WORK TO BE COMPLETED:
Which lines of the data include the string "Hojas"? List them all.
^^^^^^^^
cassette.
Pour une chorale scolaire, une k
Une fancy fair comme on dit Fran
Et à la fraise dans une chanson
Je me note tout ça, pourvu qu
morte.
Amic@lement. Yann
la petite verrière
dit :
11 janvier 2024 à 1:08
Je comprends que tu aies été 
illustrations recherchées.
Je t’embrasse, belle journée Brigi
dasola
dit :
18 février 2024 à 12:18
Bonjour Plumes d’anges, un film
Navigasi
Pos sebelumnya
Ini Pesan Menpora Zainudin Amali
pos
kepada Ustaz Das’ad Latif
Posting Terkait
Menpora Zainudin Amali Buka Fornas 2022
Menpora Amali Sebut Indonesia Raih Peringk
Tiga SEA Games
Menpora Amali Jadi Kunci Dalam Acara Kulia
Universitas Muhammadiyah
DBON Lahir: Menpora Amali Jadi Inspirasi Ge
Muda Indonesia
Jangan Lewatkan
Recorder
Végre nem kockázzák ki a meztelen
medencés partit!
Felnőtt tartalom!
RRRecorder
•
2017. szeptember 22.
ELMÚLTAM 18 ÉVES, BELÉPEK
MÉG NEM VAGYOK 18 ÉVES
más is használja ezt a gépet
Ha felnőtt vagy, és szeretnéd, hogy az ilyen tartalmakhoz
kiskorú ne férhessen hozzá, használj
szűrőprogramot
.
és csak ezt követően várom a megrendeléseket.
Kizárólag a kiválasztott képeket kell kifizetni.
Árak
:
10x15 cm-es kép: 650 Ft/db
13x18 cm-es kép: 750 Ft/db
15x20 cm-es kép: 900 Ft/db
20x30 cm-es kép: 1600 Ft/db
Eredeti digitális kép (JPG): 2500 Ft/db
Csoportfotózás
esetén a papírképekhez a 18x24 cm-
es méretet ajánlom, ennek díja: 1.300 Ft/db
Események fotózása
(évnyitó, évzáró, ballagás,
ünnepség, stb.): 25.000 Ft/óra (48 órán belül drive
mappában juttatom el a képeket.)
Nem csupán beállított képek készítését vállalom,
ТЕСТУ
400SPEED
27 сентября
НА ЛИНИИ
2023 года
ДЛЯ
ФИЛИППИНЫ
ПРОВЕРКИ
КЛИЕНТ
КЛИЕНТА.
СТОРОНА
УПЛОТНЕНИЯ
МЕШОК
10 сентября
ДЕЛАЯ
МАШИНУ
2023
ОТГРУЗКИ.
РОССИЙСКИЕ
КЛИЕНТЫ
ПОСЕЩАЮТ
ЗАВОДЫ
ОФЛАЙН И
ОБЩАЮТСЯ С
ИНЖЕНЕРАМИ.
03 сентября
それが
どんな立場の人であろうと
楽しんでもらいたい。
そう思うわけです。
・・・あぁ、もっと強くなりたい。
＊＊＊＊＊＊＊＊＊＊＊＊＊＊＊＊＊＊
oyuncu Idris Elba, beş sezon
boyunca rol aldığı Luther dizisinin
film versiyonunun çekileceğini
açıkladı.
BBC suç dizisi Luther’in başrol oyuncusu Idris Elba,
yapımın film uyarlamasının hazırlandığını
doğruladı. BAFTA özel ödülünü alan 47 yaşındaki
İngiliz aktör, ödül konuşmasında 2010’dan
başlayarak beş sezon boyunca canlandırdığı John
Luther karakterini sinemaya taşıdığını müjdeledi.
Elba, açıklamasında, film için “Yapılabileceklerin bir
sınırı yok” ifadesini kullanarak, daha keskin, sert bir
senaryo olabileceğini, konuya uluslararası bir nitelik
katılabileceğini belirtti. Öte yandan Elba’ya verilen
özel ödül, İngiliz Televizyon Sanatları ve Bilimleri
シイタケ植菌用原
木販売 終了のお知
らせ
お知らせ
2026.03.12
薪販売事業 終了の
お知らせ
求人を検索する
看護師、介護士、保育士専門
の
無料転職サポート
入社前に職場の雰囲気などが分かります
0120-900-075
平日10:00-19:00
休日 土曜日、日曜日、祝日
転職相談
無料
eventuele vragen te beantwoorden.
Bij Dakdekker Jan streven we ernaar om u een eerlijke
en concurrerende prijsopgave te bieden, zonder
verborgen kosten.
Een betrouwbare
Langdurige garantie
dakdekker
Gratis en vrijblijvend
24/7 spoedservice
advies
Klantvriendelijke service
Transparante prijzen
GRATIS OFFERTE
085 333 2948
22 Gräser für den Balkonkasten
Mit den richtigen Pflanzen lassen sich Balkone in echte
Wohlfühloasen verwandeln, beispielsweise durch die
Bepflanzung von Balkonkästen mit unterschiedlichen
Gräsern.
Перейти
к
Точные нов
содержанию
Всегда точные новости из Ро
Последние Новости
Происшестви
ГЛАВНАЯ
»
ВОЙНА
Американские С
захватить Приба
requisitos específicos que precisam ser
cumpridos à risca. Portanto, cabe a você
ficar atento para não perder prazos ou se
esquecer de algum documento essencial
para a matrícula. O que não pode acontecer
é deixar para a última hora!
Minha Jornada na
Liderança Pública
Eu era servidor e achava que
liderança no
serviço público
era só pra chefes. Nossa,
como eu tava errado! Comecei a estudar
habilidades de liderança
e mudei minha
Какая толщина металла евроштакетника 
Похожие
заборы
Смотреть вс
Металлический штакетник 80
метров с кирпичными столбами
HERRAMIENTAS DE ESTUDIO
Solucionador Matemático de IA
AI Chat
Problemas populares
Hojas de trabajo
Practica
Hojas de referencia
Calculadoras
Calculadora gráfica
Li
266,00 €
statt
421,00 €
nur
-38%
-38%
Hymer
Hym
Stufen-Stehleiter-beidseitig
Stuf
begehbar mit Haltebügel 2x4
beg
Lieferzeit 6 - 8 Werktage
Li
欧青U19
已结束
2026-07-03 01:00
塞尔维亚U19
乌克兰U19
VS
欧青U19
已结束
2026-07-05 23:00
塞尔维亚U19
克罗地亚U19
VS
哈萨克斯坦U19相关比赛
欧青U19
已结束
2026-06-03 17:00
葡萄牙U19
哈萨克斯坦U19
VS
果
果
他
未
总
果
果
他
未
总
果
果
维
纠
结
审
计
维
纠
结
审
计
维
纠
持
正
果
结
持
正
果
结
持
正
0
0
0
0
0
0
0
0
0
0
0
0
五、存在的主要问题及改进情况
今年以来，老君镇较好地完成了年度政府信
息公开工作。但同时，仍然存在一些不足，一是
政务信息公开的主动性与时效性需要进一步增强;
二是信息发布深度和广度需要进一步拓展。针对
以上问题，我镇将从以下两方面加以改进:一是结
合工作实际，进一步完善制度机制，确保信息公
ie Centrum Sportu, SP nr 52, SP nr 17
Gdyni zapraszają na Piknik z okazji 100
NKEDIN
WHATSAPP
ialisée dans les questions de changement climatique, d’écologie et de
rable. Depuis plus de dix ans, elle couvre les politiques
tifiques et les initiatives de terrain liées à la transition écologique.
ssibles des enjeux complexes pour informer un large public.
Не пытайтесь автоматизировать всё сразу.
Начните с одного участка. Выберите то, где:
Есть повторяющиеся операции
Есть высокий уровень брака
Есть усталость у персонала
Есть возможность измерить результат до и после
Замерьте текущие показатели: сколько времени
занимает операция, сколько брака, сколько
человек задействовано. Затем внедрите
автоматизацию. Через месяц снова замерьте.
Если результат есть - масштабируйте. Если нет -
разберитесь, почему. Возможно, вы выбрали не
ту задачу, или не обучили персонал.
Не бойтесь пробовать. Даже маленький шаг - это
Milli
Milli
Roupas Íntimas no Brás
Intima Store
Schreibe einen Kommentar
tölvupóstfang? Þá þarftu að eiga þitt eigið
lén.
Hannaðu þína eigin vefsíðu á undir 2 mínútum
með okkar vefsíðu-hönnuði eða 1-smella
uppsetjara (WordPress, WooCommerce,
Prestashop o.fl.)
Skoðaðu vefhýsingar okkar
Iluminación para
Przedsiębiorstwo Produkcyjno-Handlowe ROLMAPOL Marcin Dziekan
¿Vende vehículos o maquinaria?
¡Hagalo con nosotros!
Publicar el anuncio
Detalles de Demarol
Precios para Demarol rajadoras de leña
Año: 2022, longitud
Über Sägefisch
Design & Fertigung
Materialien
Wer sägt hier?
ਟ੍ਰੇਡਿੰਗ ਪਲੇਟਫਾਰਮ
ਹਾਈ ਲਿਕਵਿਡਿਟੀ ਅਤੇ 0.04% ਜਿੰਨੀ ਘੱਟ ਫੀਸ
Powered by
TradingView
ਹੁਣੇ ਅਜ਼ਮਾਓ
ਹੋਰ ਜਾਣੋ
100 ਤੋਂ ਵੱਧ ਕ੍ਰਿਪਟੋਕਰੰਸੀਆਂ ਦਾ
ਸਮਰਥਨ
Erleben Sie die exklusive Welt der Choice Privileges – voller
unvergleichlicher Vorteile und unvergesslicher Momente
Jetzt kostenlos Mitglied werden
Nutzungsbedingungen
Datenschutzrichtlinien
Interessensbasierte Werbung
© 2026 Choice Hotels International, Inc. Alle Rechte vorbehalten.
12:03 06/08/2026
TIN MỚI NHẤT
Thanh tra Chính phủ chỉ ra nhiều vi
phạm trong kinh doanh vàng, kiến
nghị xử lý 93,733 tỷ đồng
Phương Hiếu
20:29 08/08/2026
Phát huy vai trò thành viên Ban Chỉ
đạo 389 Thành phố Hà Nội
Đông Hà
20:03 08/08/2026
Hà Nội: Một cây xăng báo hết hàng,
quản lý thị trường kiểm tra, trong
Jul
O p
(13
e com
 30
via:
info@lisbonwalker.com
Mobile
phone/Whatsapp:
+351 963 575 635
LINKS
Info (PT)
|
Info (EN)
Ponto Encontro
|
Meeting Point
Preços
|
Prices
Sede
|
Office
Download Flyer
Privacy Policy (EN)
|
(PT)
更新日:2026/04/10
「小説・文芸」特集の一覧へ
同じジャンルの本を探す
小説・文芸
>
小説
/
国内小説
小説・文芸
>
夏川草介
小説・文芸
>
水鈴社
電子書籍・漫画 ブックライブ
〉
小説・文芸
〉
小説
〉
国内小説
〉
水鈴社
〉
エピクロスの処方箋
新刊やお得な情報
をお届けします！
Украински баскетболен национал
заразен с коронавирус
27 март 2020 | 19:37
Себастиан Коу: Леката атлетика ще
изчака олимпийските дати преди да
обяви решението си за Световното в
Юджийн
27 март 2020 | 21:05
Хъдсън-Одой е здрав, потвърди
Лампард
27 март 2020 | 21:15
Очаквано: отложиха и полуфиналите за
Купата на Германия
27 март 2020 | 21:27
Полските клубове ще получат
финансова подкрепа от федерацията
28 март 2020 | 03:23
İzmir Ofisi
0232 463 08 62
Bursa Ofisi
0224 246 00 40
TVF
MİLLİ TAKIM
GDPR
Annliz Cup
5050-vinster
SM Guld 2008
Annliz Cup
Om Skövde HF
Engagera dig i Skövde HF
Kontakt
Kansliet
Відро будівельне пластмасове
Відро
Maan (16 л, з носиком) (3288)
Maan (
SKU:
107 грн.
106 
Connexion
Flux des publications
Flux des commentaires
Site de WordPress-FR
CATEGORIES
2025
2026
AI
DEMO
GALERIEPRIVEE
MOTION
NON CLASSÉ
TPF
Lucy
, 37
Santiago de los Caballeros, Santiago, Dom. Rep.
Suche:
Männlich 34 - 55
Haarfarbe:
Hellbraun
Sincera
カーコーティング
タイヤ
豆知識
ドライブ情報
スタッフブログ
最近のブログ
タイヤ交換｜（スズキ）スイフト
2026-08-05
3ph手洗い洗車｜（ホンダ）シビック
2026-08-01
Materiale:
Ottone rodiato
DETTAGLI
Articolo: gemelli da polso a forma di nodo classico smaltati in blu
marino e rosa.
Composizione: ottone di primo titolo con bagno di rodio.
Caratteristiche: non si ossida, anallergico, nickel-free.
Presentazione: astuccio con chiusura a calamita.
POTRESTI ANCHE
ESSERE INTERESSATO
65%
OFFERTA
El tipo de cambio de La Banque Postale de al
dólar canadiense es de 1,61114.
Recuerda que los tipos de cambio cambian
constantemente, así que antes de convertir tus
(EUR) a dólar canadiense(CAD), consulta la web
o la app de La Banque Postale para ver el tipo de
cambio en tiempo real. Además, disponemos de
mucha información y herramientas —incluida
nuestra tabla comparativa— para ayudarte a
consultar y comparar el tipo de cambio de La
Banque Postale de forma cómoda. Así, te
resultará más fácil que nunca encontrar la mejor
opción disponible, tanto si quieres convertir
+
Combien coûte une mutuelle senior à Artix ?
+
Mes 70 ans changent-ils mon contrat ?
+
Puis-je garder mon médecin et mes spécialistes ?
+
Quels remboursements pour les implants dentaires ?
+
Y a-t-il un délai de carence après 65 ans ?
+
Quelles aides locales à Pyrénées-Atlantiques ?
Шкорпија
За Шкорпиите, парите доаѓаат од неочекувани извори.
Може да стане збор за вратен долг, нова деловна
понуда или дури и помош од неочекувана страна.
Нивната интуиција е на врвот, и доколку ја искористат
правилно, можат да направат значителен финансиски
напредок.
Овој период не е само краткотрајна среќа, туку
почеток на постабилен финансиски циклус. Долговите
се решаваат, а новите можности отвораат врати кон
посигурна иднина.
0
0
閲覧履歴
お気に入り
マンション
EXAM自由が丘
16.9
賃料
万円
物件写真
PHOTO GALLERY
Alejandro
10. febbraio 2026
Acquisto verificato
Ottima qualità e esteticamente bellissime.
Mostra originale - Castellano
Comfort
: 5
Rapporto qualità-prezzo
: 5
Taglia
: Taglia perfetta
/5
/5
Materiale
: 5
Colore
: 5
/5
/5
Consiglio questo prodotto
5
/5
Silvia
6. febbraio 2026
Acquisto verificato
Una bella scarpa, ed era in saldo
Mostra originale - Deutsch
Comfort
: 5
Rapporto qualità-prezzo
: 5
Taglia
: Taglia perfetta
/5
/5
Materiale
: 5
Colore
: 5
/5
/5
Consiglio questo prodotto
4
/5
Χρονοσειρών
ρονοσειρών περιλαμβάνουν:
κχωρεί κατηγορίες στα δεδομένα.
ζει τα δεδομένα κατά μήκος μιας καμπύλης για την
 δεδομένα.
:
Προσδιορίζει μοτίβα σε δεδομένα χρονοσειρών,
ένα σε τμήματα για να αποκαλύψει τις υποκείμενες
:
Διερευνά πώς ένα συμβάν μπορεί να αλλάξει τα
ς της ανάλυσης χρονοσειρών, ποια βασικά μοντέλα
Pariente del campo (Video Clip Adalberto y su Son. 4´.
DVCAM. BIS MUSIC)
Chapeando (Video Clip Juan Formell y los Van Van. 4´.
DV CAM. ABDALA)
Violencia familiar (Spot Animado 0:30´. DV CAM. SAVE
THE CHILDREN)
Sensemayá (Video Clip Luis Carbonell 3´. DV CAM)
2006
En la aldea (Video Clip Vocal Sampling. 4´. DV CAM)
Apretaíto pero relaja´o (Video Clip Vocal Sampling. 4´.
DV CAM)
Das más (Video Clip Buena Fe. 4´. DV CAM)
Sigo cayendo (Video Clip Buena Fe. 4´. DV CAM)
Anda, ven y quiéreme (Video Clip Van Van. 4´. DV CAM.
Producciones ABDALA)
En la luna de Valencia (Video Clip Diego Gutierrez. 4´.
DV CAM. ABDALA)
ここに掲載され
^^^^^^^^
WRITTEN ANSWER:
Hojas de trabajo
Hojas de referencia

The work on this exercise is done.